There is an urgent global need for a safe macrofilaricide drug to accelerate elimination of the neglected tropical diseases onchocerciasis and lymphatic filariasis. From an anti-infective compound library, the macrolide veterinary antibiotic, tylosin A, was identified as a hit against Wolbachia. This bacterial endosymbiont is required for filarial worm viability and fertility and is a validated target for macrofilaricidal drugs. Medicinal chemistry was undertaken to develop tylosin A analogs with improved oral bioavailability. Two analogs, A-1535469 and A-1574083, were selected. Their efficacy was tested against the gold-standard second-generation tetracycline antibiotics, doxycycline and minocycline, in mouse and gerbil infection models of lymphatic filariasis (Brugia malayi and Litomosoides sigmodontis) and onchocerciasis (Onchocerca ochengi).

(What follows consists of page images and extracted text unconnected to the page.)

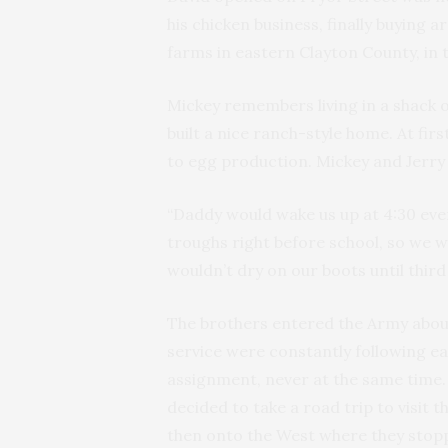
his chicken business, finally buying 
farms in eastern Clayton County, in
Mickey remembers living in a shack 
built a nice ranch-style home. At fir
to egg production. Mickey and Jerry
“Daddy would wake us up at 4:30 eve
troughs right before school, so we wo
wouldn’t dry on our boots until third
The brothers entered the Army about
service were constantly following 
assignment, never at the same time.
decided to take a road trip to visit 
then onto the West where they stopp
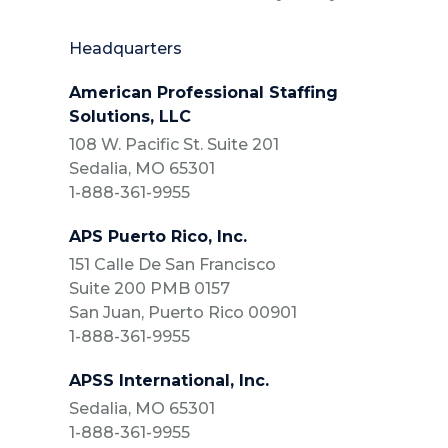
Headquarters
American Professional Staffing
Solutions, LLC
108 W. Pacific St. Suite 201
Sedalia, MO 65301
1-888-361-9955
APS Puerto Rico, Inc.
151 Calle De San Francisco
Suite 200 PMB 0157
San Juan, Puerto Rico 00901
1-888-361-9955
APSS International, Inc.
Sedalia, MO 65301
1-888-361-9955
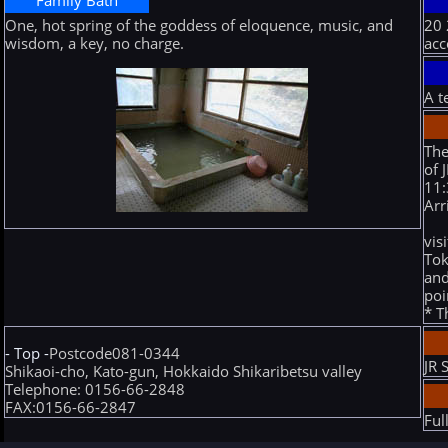
Family Bath
One, hot spring of the goddess of eloquence, music, and
20 
wisdom, a key, no charge.
ac
A t
The
of 
11:
Arr
vis
Tok
and
poi
* T
- Top -
Postcode081-0344
JR 
Shikaoi-cho, Kato-gun, Hokkaido Shikaribetsu valley
Telephone: 0156-66-2848
FAX:0156-66-2847
Ful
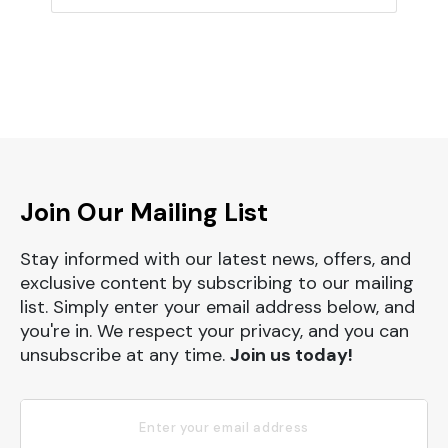
Join Our Mailing List
Stay informed with our latest news, offers, and
exclusive content by subscribing to our mailing
list. Simply enter your email address below, and
you're in. We respect your privacy, and you can
unsubscribe at any time.
Join us today!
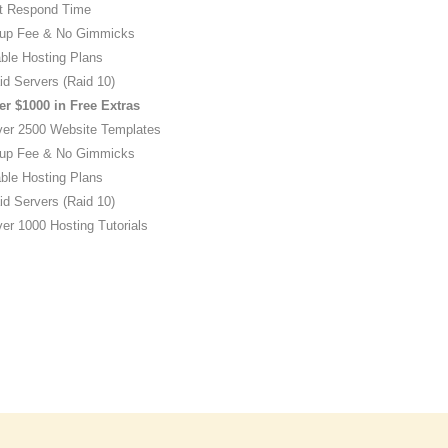
t Respond Time
up Fee & No Gimmicks
ble Hosting Plans
id Servers (Raid 10)
er $1000 in Free Extras
ver 2500 Website Templates
up Fee & No Gimmicks
ble Hosting Plans
id Servers (Raid 10)
er 1000 Hosting Tutorials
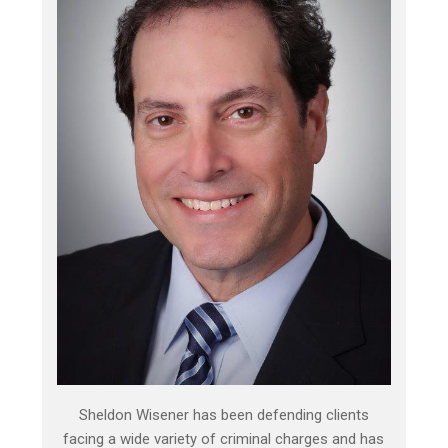
Sheldon Wisener has been defending clients
facing a wide variety of criminal charges and has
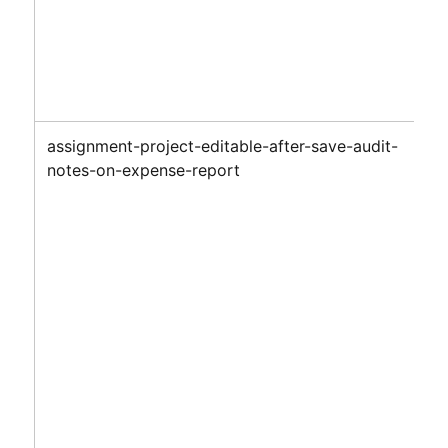
assignment-project-editable-after-save-audit-
notes-on-expense-report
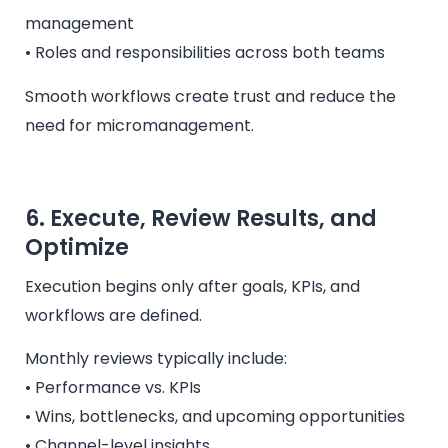
management
• Roles and responsibilities across both teams
Smooth workflows create trust and reduce the
need for micromanagement.
6. Execute, Review Results, and
Optimize
Execution begins only after goals, KPIs, and
workflows are defined.
Monthly reviews typically include:
• Performance vs. KPIs
• Wins, bottlenecks, and upcoming opportunities
• Channel-level insights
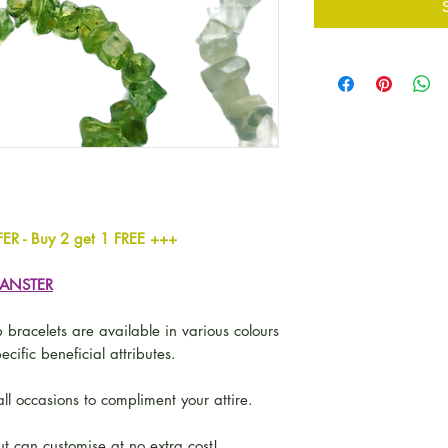
 Buy 2 get 1 FREE +++
GANSTER
 bracelets are available in various colours
ecific beneficial attributes.
ll occasions to compliment your attire.
t can customise at no extra cost!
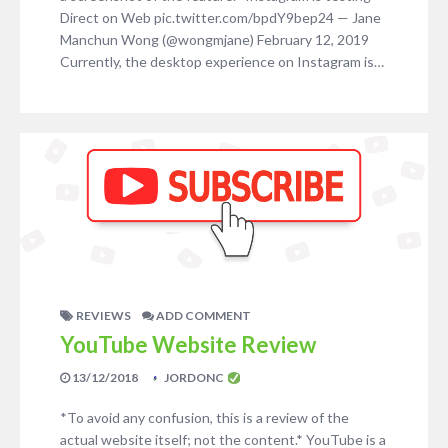
Direct on Web pic.twitter.com/bpdY9bep24 — Jane
Manchun Wong (@wongmjane) February 12, 2019
Currently, the desktop experience on Instagram is…
REVIEWS
ADD COMMENT
YouTube Website Review
13/12/2018
JORDONC
*To avoid any confusion, this is a review of the
actual website itself; not the content.* YouTube is a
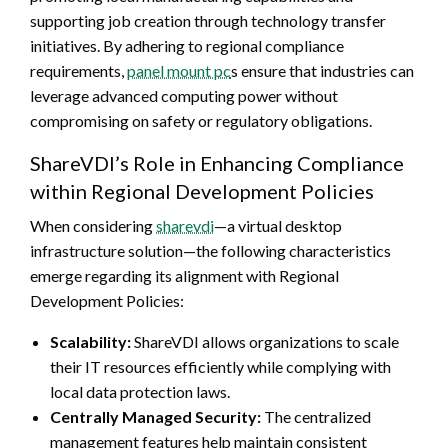
supporting job creation through technology transfer
initiatives. By adhering to regional compliance
requirements,
panel mount pc
s ensure that industries can
leverage advanced computing power without
compromising on safety or regulatory obligations.
ShareVDI’s Role in Enhancing Compliance
within Regional Development Policies
When considering
sharevdi
—a virtual desktop
infrastructure solution—the following characteristics
emerge regarding its alignment with Regional
Development Policies:
Scalability:
ShareVDI allows organizations to scale
their IT resources efficiently while complying with
local data protection laws.
Centrally Managed Security:
The centralized
management features help maintain consistent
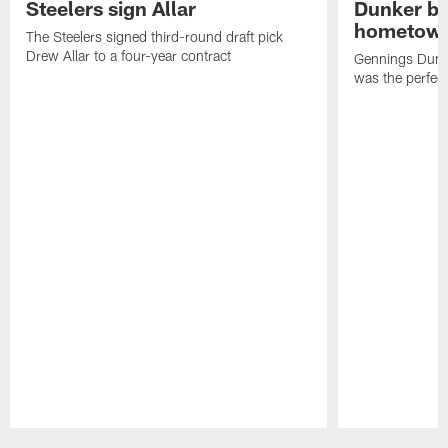
Steelers sign Allar
Dunker br
hometow
The Steelers signed third-round draft pick
Drew Allar to a four-year contract
Gennings Dunke
was the perfec
Pause
Play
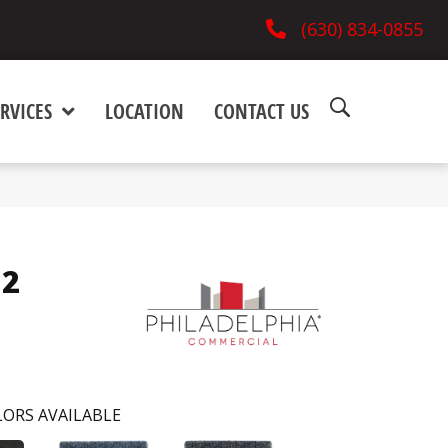
(630) 834-0855
RVICES
LOCATION
CONTACT US
12
ORS AVAILABLE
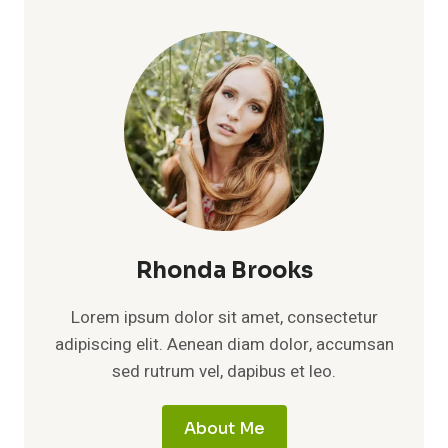
Rhonda Brooks
Lorem ipsum dolor sit amet, consectetur
adipiscing elit. Aenean diam dolor, accumsan
sed rutrum vel, dapibus et leo.
About Me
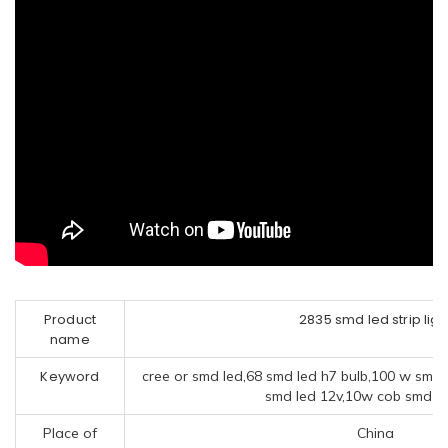
Product
2835 smd led strip ligh
name
Keyword
cree or smd led,68 smd led h7 bulb,100 w smd 
smd led 12v,10w cob smd le
Place of
China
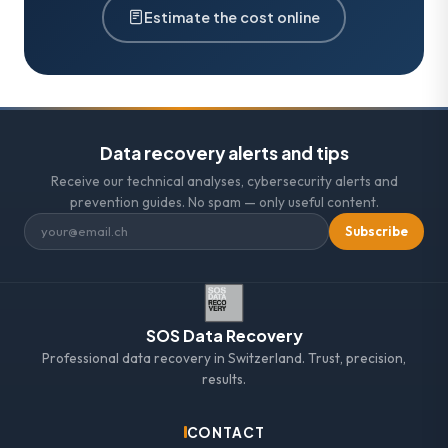
Estimate the cost online
Data recovery alerts and tips
Receive our technical analyses, cybersecurity alerts and
prevention guides. No spam — only useful content.
Subscribe
SOS Data Recovery
Professional data recovery in Switzerland. Trust, precision,
results.
CONTACT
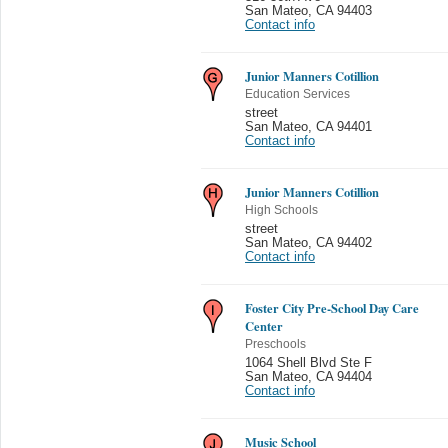
San Mateo
,
CA 94403
Contact info
Junior Manners Cotillion
Education Services
street
San Mateo
,
CA 94401
Contact info
Junior Manners Cotillion
High Schools
street
San Mateo
,
CA 94402
Contact info
Foster City Pre-School Day Care
Center
Preschools
1064 Shell Blvd Ste F
San Mateo
,
CA 94404
Contact info
Music School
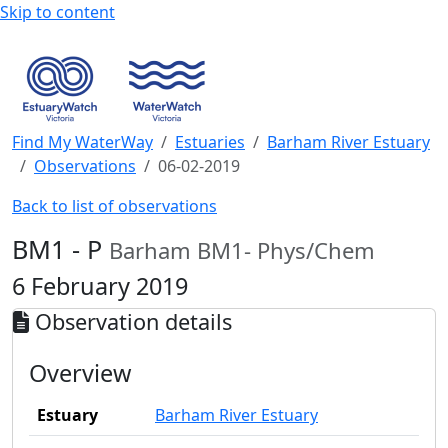
Skip to content
Find My WaterWay
Estuaries
Barham River Estuary
Observations
06-02-2019
Back to list of observations
BM1 - P
Barham BM1- Phys/Chem
6 February 2019
Observation details
Overview
Estuary
Barham River Estuary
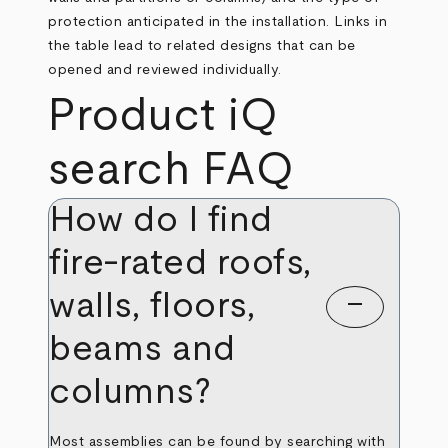
protection anticipated in the installation. Links in
the table lead to related designs that can be
opened and reviewed individually.
Product iQ
search FAQ
How do I find
fire-rated roofs,
walls, floors,
remove
beams and
columns?
Most assemblies can be found by searching with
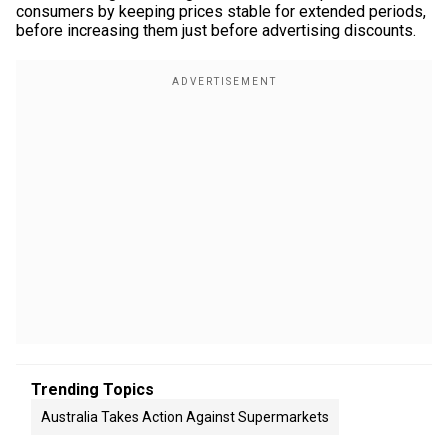
consumers by keeping prices stable for extended periods,
before increasing them just before advertising discounts.
Trending Topics
Australia Takes Action Against Supermarkets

A 1- or 2-week course of oral A-1535469 or A-1574083 provided >90% Wolbachia depletion from nematodes in infected animals, resulting in a block in embryogenesis and depletion of microfilarial worm loads. The two analogs delivered comparative or superior efficacy compared to a 3- to 4-week course of doxycycline or minocycline. A-1574083 (now called ABBV-4083) was selected for further preclinical testing. Cardiovascular studies in dogs and toxicology studies in rats and dogs revealed no adverse effects at doses (50 mg/kg) that achieved plasma concentrations >10-fold above the efficacious concentration. A-1574083 (ABBV-4083) shows potential as an anti-Wolbachia macrolide with an efficacy, pharmacology, and safety profile that is compatible with a short-term oral drug course for treating lymphatic filariasis and onchocerciasis.